Ce renouvellement contraint pose la question plus générale d'un possible désamour des consommateurs français et européens vis-à-vis des grandes surfaces. Néanmoins, Yves Puget, directeur des rédactions de LSA, magazine des professionnels de la consommation, vient relativiser cette analyse en rappelant qu'il n'y a qu'un seul hypermarché qui est concerné par la fermeture des 21 sites Auchan. 

"(Le modèle de l'hypermarché) va sans doute s’essouffler, mais disparaître, je ne pense pas. La première fois qu’on annonçait la fin des hypermarchés c’était au début des années 90. Aujourd’hui c’est quand même 2.200 magasins et le débat depuis mardi m’amuse, même si c’est triste pour les personnes concernées. Tout le monde parle de la fin de l’hypermarché, mais Auchan a annoncé la fermeture de 11 supermarchés, un magasin bio, un drive et un hypermarché seulement. Donc il ne faut pas se focaliser là-dessus."
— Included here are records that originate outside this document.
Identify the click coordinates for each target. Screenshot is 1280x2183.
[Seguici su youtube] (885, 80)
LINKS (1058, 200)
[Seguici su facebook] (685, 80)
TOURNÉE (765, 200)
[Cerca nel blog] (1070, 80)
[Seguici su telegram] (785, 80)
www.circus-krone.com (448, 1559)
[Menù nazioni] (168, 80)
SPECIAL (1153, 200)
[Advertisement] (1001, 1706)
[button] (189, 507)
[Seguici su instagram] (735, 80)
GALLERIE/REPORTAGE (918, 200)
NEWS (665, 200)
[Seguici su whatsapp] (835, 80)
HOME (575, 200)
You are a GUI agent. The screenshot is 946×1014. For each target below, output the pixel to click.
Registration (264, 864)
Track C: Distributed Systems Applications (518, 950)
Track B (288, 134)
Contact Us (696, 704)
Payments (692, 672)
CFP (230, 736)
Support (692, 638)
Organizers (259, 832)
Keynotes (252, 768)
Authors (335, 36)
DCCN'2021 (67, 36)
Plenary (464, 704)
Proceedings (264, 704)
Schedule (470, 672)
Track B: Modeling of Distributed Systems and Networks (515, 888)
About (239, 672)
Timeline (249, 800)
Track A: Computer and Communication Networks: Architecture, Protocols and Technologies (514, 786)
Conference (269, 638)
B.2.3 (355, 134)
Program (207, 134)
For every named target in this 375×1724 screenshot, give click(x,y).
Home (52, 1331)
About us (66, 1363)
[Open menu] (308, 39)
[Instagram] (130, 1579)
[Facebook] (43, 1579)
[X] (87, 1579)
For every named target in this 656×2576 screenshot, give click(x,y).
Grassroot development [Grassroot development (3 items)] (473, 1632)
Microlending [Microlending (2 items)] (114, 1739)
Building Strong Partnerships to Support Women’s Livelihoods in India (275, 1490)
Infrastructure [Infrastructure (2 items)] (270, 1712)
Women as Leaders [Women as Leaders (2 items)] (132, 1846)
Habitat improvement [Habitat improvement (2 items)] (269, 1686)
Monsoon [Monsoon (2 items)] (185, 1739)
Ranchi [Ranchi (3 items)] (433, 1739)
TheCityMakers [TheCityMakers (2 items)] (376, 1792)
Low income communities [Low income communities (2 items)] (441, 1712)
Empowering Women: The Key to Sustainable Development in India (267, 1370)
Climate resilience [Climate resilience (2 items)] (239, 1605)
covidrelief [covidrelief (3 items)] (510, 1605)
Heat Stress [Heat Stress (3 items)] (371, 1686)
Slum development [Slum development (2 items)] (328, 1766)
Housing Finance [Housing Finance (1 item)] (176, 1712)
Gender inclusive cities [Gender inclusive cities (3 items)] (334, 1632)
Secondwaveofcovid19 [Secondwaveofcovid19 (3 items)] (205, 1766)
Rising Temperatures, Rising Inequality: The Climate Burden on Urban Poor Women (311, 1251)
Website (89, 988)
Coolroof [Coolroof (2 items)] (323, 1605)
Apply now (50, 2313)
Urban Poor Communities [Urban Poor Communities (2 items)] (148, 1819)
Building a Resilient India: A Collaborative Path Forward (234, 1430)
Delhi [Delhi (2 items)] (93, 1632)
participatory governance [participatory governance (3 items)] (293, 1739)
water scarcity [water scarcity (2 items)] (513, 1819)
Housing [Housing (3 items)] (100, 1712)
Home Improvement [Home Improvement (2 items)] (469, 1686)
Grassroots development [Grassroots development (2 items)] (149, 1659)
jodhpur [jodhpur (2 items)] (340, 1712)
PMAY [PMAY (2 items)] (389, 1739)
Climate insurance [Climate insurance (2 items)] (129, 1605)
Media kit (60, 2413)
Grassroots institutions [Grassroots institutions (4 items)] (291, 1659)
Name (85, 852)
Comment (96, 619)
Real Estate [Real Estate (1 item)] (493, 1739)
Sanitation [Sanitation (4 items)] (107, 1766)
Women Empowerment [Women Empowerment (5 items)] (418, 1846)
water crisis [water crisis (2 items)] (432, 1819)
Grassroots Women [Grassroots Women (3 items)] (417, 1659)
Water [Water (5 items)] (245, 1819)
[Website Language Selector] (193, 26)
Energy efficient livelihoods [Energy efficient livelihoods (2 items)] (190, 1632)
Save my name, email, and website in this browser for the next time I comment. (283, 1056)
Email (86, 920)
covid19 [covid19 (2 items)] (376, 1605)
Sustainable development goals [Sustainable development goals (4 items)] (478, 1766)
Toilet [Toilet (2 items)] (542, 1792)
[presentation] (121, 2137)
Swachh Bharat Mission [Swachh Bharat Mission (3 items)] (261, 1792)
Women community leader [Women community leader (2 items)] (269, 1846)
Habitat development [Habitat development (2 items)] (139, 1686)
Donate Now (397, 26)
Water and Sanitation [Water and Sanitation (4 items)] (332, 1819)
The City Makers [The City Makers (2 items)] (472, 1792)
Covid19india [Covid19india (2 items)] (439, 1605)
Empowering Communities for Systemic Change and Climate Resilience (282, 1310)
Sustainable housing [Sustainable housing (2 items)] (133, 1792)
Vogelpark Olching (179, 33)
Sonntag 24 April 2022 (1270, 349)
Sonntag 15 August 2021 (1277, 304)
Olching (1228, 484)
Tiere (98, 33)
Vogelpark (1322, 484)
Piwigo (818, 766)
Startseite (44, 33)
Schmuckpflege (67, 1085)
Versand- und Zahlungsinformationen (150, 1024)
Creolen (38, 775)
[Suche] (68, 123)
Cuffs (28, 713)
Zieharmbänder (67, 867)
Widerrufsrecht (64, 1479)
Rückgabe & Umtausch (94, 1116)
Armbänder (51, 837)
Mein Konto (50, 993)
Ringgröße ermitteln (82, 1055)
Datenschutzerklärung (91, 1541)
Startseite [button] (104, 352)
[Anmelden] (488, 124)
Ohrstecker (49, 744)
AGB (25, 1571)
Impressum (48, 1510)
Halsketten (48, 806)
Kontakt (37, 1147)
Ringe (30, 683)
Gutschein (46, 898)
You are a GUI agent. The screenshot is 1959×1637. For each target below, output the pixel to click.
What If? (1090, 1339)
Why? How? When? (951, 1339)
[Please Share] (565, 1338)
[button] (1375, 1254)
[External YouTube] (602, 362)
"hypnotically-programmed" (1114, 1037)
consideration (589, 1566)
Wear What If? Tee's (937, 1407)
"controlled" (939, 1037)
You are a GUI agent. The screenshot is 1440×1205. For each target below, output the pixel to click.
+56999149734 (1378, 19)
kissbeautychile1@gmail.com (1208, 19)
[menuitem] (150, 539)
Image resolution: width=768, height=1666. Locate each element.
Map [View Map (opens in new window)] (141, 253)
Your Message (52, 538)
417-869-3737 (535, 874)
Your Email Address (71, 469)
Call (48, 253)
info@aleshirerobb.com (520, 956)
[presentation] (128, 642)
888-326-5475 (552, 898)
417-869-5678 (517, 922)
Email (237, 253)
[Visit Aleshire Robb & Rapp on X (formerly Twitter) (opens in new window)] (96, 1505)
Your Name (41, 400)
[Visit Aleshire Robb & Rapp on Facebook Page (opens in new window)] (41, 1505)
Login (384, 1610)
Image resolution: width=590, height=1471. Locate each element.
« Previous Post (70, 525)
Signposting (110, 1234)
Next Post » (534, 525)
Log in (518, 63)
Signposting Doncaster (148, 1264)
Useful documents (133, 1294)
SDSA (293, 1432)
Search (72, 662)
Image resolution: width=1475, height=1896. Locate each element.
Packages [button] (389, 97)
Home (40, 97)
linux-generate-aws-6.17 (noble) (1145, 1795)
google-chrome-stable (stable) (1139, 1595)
"Ce qu’ils ont fait en centre-ville ils doivent maintenant le faire en périphérie et dans les hypermarchés"

Selon ce spécialiste, les grandes surfaces ont surtout un problème dans le domaine non-alimentaire. Et les grands distributeurs devraient s'inspirer d'une mutation qui fonctionne, notamment dans la capitale: les supérettes de quartier qui sont montées en gamme. 

"Les interrogations sont de plusieurs ordres, plus les magasins sont grands plus il y a du non-alimentaire, et il y a des inquiétudes dans ce domaine car Amazon et les autres progressent, et les enseignes spécialisées comme Boulanger font leur job.
Les magasins de proximité étaient très touchés il y a quelques années mais on parle beaucoup du regain de la proximité, ce qui est vrai. Mais il y a deux lectures de ce regain. Soit c’est une tendance de consommation, j’y crois. Mais il y a aussi les distributeurs qui ont investi dans leur outil de travail. Regardez en région parisienne la qualité des magasins de proximité. Donc ce qu’ils ont fait en centre-ville ils doivent maintenant le faire en périphérie et dans les hypermarchés. Mais il y a un écart de prix de 10 à 15% en raison de la livraison et de l’immobilier."